Data Start Marker

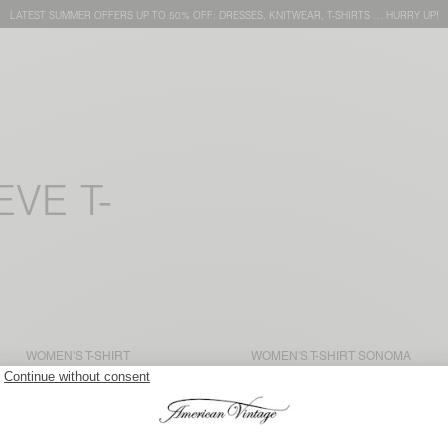
LATEST SUMMER OFFERS UP TO 50% OFF: DRESSES, KNITWEAR, T-SHIRTS … HURRY UP!
VE T-
WOMEN'S T-SHIRT
WOMEN'S T-SHIRT SONOMA
JACKSONVILLE
€ 50
€ 70
WOMEN'S T-SHIRT
WOMEN'S T-SHIRT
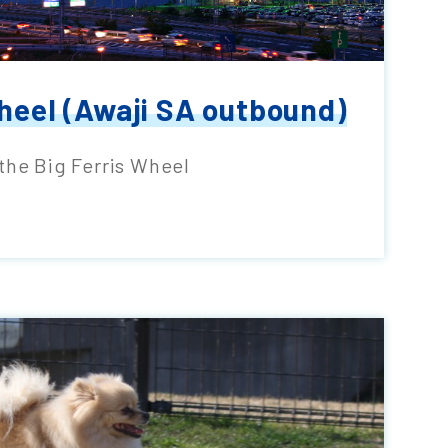
heel (Awaji SA outbound)
the Big Ferris Wheel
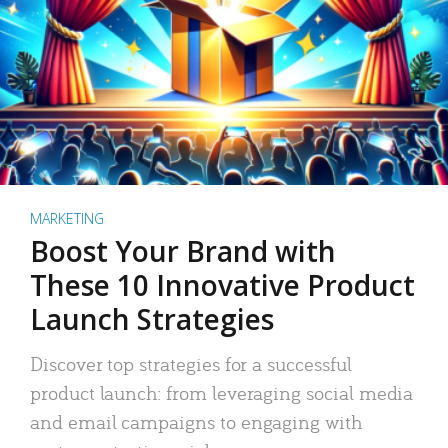
MARKETING
Boost Your Brand with
These 10 Innovative Product
Launch Strategies
Discover top strategies for a successful
product launch: from leveraging social media
and email campaigns to engaging with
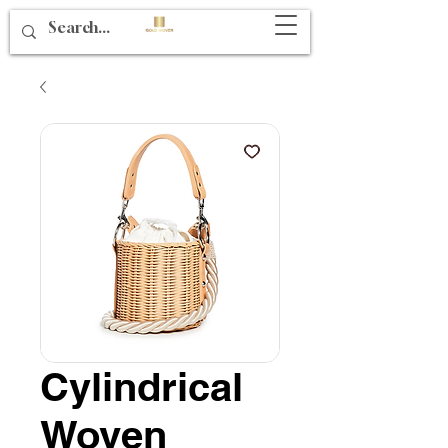
Cylindrical
Woven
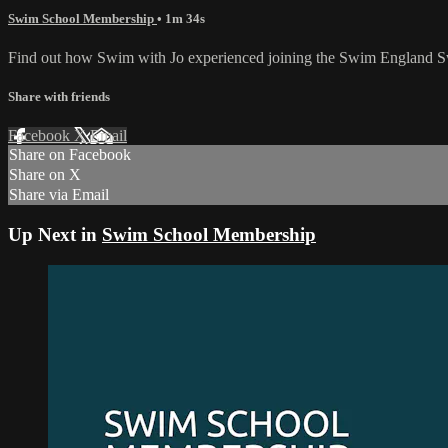
Swim School Membership
• 1m 34s
Find out how Swim with Jo experienced joining the Swim England
Share with friends
Facebook
X
Email
Share on Facebook
Share on X
Share via Email
Up Next in
Swim School Membership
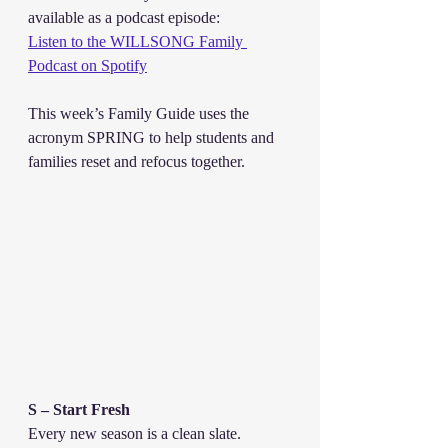
available as a podcast episode:
Listen to the WILLSONG Family 
Podcast on Spotify
This week’s Family Guide uses the 
acronym SPRING to help students and 
families reset and refocus together.
S – Start Fresh
Every new season is a clean slate. 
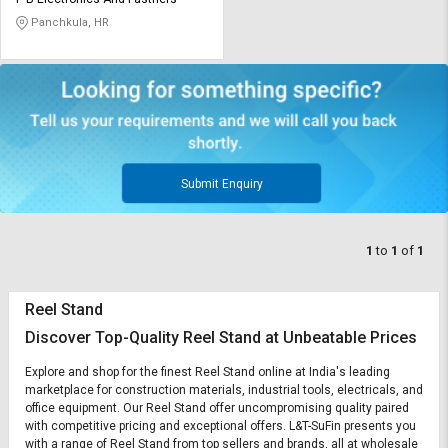
Credit
Credit
Panchkula, HR
Sell
Sell
on
on
L&T-
L&T-
SuFin
SuFin
Select
Select
Language
Language
Submit Enquiry
English
English
1
to
1
of
1
हिन्दी
हिन्दी
Reel Stand
தமிழ்
தமிழ்
Discover Top-Quality Reel Stand at Unbeatable Prices
Logout
Explore and shop for the finest Reel Stand online at India's leading
marketplace for construction materials, industrial tools, electricals, and
office equipment. Our Reel Stand offer uncompromising quality paired
with competitive pricing and exceptional offers. L&T-SuFin presents you
with a range of Reel Stand from top sellers and brands, all at wholesale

Data End Marker

Please give the entries again word for word, without any pictures.

LATEST SUMMER OFFERS UP TO 50% OFF: DRESSES, KNITWEAR, T-SHIRTS … HURRY UP!
VE T-
WOMEN'S T-SHIRT
WOMEN'S T-SHIRT SONOMA
JACKSONVILLE
€ 50
€ 70
WOMEN'S T-SHIRT
WOMEN'S T-SHIRT
heel (Awaji SA outbound)
the Big Ferris Wheel
MARKETING
Boost Your Brand with
These 10 Innovative Product
Launch Strategies
Discover top strategies for a successful
product launch: from leveraging social media
and email campaigns to engaging with
Cylindrical
Woven
Swim School Membership
• 1m 34s
Find out how Swim with Jo experienced joining the Swim England
Share with friends
Facebook
X
Email
Share on Facebook
Share on X
Share via Email
Up Next in
Swim School Membership
available as a podcast episode:
Listen to the WILLSONG Family 
Podcast on Spotify
This week’s Family Guide uses the 
acronym SPRING to help students and 
families reset and refocus together.
S – Start Fresh
Every new season is a clean slate. 
Credit
Credit
Panchkula, HR
Sell
Sell
on
on
L&T-
L&T-
SuFin
SuFin
Select
Select
Language
Language
Submit Enquiry
English
English
1
to
1
of
1
हिन्दी
हिन्दी
Reel Stand
தமிழ்
தமிழ்
Discover Top-Quality Reel Stand at Unbeatable Prices
Logout
Explore and shop for the finest Reel Stand online at India's leading
marketplace for construction materials, industrial tools, electricals, and
office equipment. Our Reel Stand offer uncompromising quality paired
with competitive pricing and exceptional offers. L&T-SuFin presents you
with a range of Reel Stand from top sellers and brands, all at wholesale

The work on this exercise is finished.